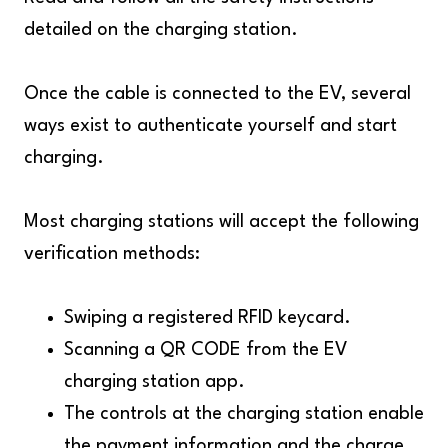
detailed on the charging station.
Once the cable is connected to the EV, several
ways exist to authenticate yourself and start
charging.
Most charging stations will accept the following
verification methods:
Swiping a registered RFID keycard.
Scanning a QR CODE from the EV
charging station app.
The controls at the charging station enable
the payment information and the charge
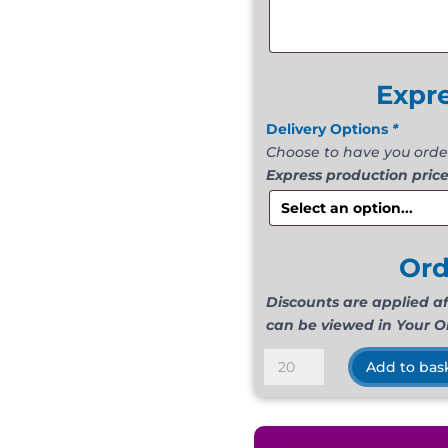
Expr
Delivery Options
*
Choose to have you orde
Express production price
Or
Discounts are applied a
can be viewed in Your O
Suede
Add to bas
Light
Blue
quantity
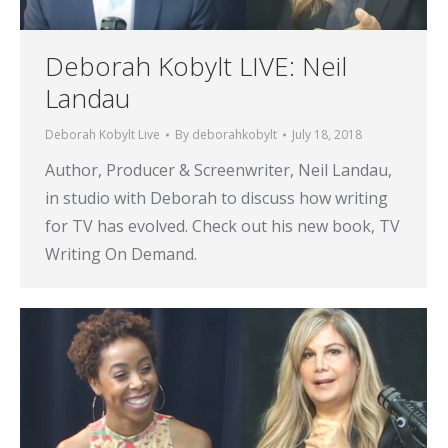
Deborah Kobylt LIVE: Neil
Landau
Deborah Kobylt Live
By
deborahkobylt
July 18, 2018
Author, Producer & Screenwriter, Neil Landau,
in studio with Deborah to discuss how writing
for TV has evolved. Check out his new book, TV
Writing On Demand.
★ ★ ★ ★ ★ ★ ★
# WHAT TO WORK ON
When the records above are checked line by line, how many lines contain the word "Landau"? Please give only that number.

# RESPONSE TO THE TASK
2